Les conditions de travail se dégradent, les salaires sont bloqués, les fusions/restructurations, la mobilité imposée. Les plans sociaux et les licenciements se multiplient au détriment de l’emploi.

Exigeons d’autres solutions : augmentation des salaires, arrêt des suppressions d’emploi, embauche pérenne en CDI et développement de la protection sociale voilà de véritables propositions.

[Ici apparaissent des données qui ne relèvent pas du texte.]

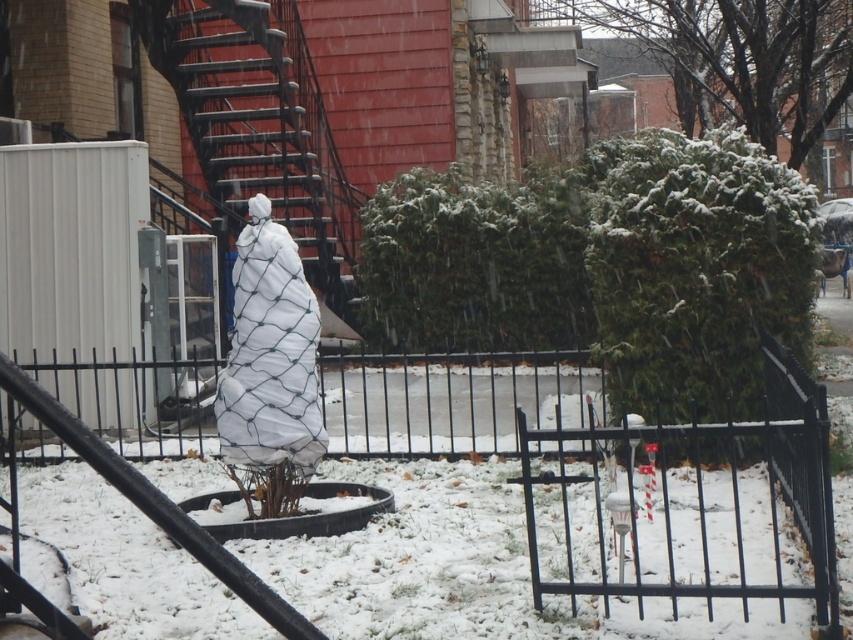 You are standing in the snowy scene and want to walk to the back of the black metal fence at center. The metallic black staircase at center is in your way. Can you easily walk around the staircase to reach the fence?

The black metal fence at center is smaller than the metallic black staircase at center, so the staircase is larger. Since the staircase is in your way and it is larger, it might block your path. You may need to find another route or go around the staircase to reach the fence.

You are standing at the bottom of a metallic black staircase at center and want to reach the point marked at coordinate point (260,128). Which direction should you move to reach that point?

The point (260,128) is on the metallic black staircase at center, so you should move upwards along the metallic black staircase at center to reach it.

You are standing in a snowy urban area and want to take a photo of the black metal fence at center. If your camera has a maximum focus range of 6 meters, will it be able to capture the fence clearly?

Camarades, le capitalisme nous livre une véritable guerre de classe. Nous sommes confrontés à un vrai enjeu de société. C’est l’heure des choix ! Ou nous acceptons sans réagir ces mesures antisociales et nous n’aurons d’autres solutions que d’aller nous recueillir en guise de manifestation, le jour de Toussaint, sur les tombes du droit social, de nos acquis et libertés à jamais enterrés. Le gouvernement, le MEDEF nous proposent de travailler plus longtemps, de travailler le dimanche. Ils nous proposent le retour aux 39h voire 40h, bientôt ils s’attaqueront aux congés payés. Travailler toujours plus avec des salaires de misère, corvéable à merci, voilà leurs ambitions. Ils confisquent nos vies, nous devons leur propriété.

Nous devons réagir à la hauteur des attaques. Nous avons la capacité de faire plier le MEDEF et le gouvernement par la mobilisation, la grève dans l’unité des salariés, des privés d’emploi, des retraités, des jeunes. Nous n’avons rien à espérer de ces capitalistes, ces actionnaires qui s’engraissent comme des porcs sur notre dos.

Ici dans cette assemblée, nous sommes presque tous cévenols et vous savez la place que tient le cochon dans notre culture. A l’achat, il coûte cher, le nourrir demande des sacrifices tout au long de l’année, mais à la fin on lui apprend le partage. Il se transforme en boudin, saucissons et autres charcuteries. Excusez-moi de cette métaphore bucolique, mais c’est certainement dû à mes origines paysannes.

En avril dernier, je tenais un discours sur l’œuf, le poulet, aujourd’hui le cochon, peut être que la fois prochaine je déclarerais que nous ne sommes ni des pigeons, ni les dindons de la farce et encore moins des moutons….

Camarades, il nous faut réagir avant qu’il ne soit trop tard… Nous n’avons rien à perdre que nos chaines, nous avons un monde à gagner.